Is Mum a Mum, a Matriarch, or a Monster?
Short answer: it depends. At different times she can be one, two, or all three characters.
Biologically, she’s always Mum, although emotionally, this Mum doesn’t tick all standard requirements for an ideal Mum. She holds the CEO title in the family, but instead of acting as the family’s emotional rock, she acts more like an emotional landslide.
Practically, this Mum is a Matriarch, being a female person who actively directs the family and its business by wielding assumed and ascribed power over them.
Realistically, she’s also a Monster, being a creature that acts unnaturally to inflict pain and suffering on others (whether by intent, or unconsciously).

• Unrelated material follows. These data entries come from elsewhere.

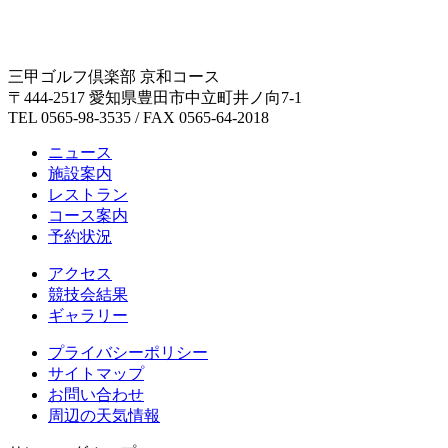
三甲ゴルフ倶楽部 京和コース
〒444-2517 愛知県豊田市中立町井ノ向7-1
TEL 0565-98-3535 / FAX 0565-64-2018
ニュース
施設案内
レストラン
コース案内
予約状況
アクセス
競技会結果
ギャラリー
プライバシーポリシー
サイトマップ
お問い合わせ
周辺の天気情報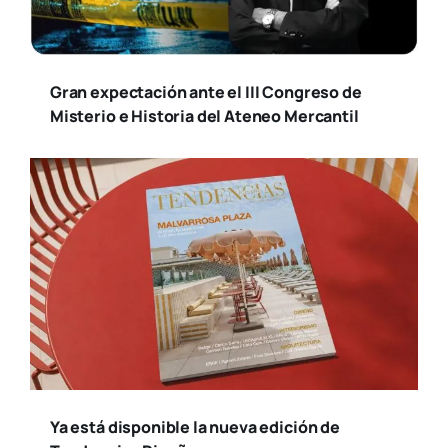
Gran expectación ante el III Congreso de
Misterio e Historia del Ateneo Mercantil
Ya está disponible la nueva edición de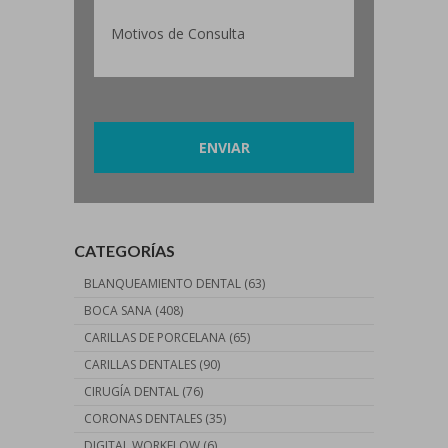
Por favor, deja este campo vacío.
CATEGORÍAS
BLANQUEAMIENTO DENTAL
(63)
BOCA SANA
(408)
CARILLAS DE PORCELANA
(65)
CARILLAS DENTALES
(90)
CIRUGÍA DENTAL
(76)
CORONAS DENTALES
(35)
DIGITAL WORKFLOW
(6)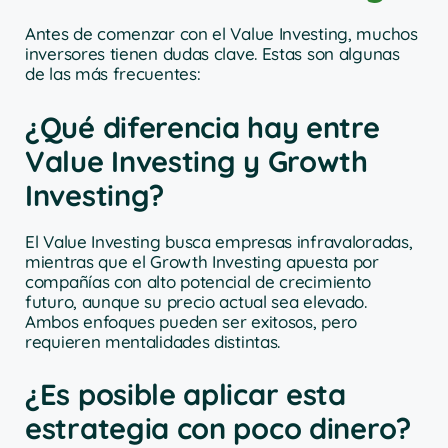
Antes de comenzar con el Value Investing, muchos
inversores tienen dudas clave. Estas son algunas
de las más frecuentes:
¿Qué diferencia hay entre
Value Investing y Growth
Investing?
El Value Investing busca empresas infravaloradas,
mientras que el Growth Investing apuesta por
compañías con alto potencial de crecimiento
futuro, aunque su precio actual sea elevado.
Ambos enfoques pueden ser exitosos, pero
requieren mentalidades distintas.
¿Es posible aplicar esta
estrategia con poco dinero?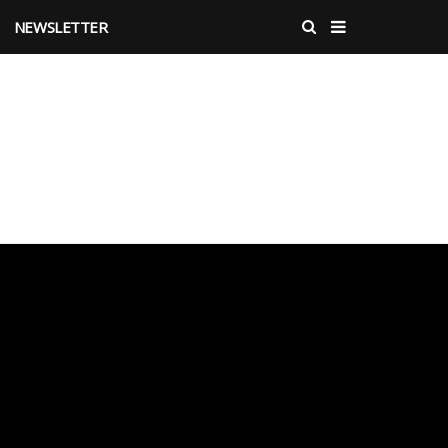
NEWSLETTER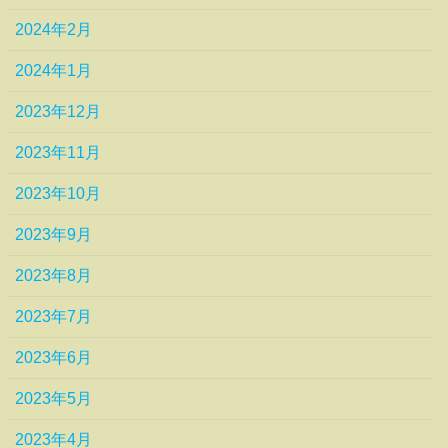
2024年2月
2024年1月
2023年12月
2023年11月
2023年10月
2023年9月
2023年8月
2023年7月
2023年6月
2023年5月
2023年4月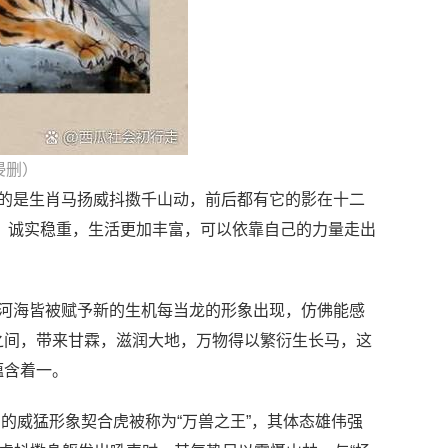
侵删）
指的是生肖马扬威抖擞千山动，前后都有它的影在十二
，诚实稳重，生活更加丰富，可以依靠自己的力量走出
川河海皆被赋予新的生机每当龙的形象出现，仿佛能感
之间，带来甘霖，滋润大地，万物得以繁衍生长马，这
蕴含着一。
虎的威猛形象契合虎被称为“万兽之王”，其体态雄伟强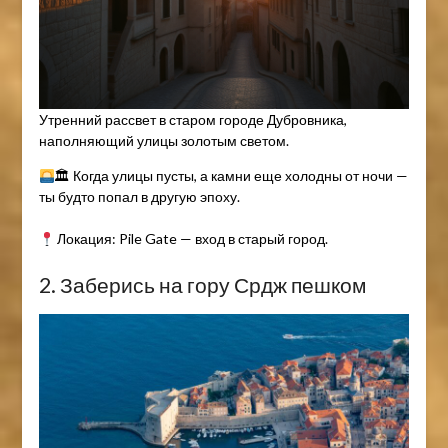
Утренний рассвет в старом городе Дубровника,
наполняющий улицы золотым светом.
🏛 Когда улицы пусты, а камни еще холодны от ночи —
ты будто попал в другую эпоху.
Локация: Pile Gate — вход в старый город.
2. Заберись на гору Срдж пешком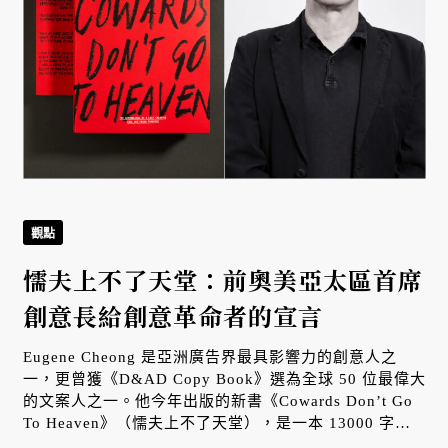
觀點
懦夫上不了天堂：前奧美亞太區首席
創意長給創意革命者的宣言
Eugene Cheong 是亞洲廣告界最具影響力的創意人之
一，更曾獲《D&AD Copy Book》選為全球 50 位最偉大
的文案人之一。他今年出版的新書《Cowards Don’t Go
To Heaven》（懦夫上不了天堂），是一本 13000 字的
創意，提出他認為當代創意工作者必須培養的八種核心習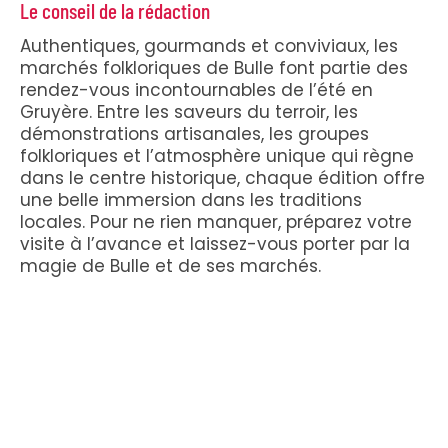
Le conseil de la rédaction
Authentiques, gourmands et conviviaux, les
marchés folkloriques de Bulle font partie des
rendez-vous incontournables de l’été en
Gruyère. Entre les saveurs du terroir, les
démonstrations artisanales, les groupes
folkloriques et l’atmosphère unique qui règne
dans le centre historique, chaque édition offre
une belle immersion dans les traditions
locales. Pour ne rien manquer, préparez votre
visite à l’avance et laissez-vous porter par la
magie de Bulle et de ses marchés.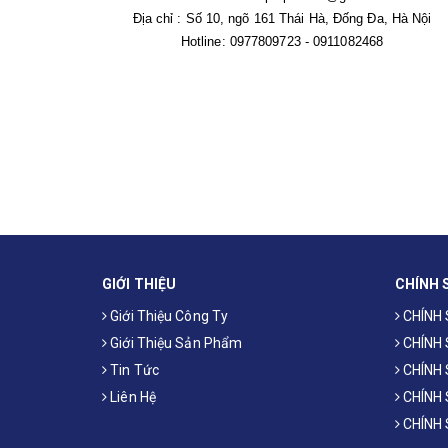
Địa chỉ : Số 10, ngõ 161 Thái Hà, Đống Đa, Hà Nội
Hotline: 0977809723 - 0911082468
GIỚI THIỆU
CHÍNH 
Giới Thiệu Công Ty
CHÍNH
Giới Thiệu Sản Phẩm
CHÍNH
Tin Tức
CHÍNH 
Liên Hệ
CHÍNH
CHÍNH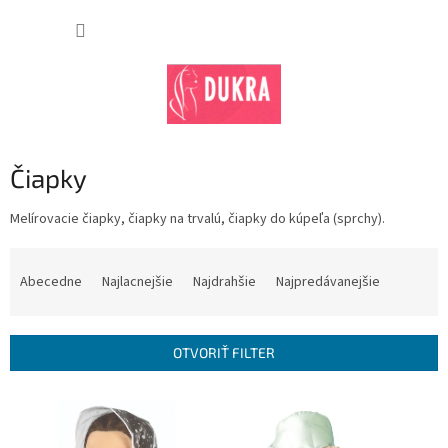
Prejsť
na
NÁKUP
obsah
KOŠÍK
Čiapky
Melírovacie čiapky, čiapky na trvalú, čiapky do kúpeľa (sprchy).
R
a
Abecedne
Najlacnejšie
Najdrahšie
Najpredávanejšie
d
e
n
OTVORIŤ FILTER
i
e
V
p
ý
r
p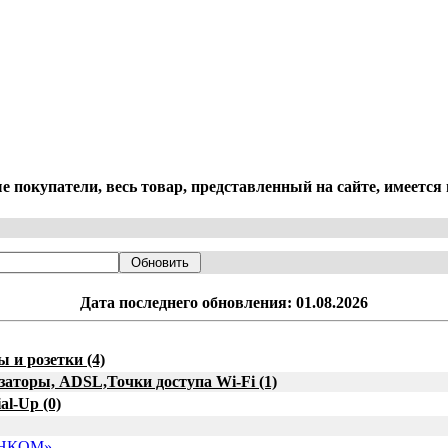
 покупатели, весь товар, представленный на сайте, имеется 
Дата последнего обновления: 01.08.2026
 и розетки (4)
аторы, ADSL,Точки доступа Wi-Fi (1)
l-Up (0)
ЭНКОМ»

The Oakheart family’s attitudes, positions, and behaviours are so deeply entrenched it will take a lot of effort to make significant changes, especially while Mum and Dad are alive.
After their passing it’s highly likely the family will disintegrate, with negative connotations for the family’s business interests unless good succession plans are in place in good time. These may not allocate business leadership roles to any family members.
A deep unravelling of each individual’s psyche (emotional narrative) is required, to feed into a plan for the future that includes genuine commitments to change current behaviours, roles, and responsibilities along more constructive lines. Individual coaching and counselling will almost certainly be needed.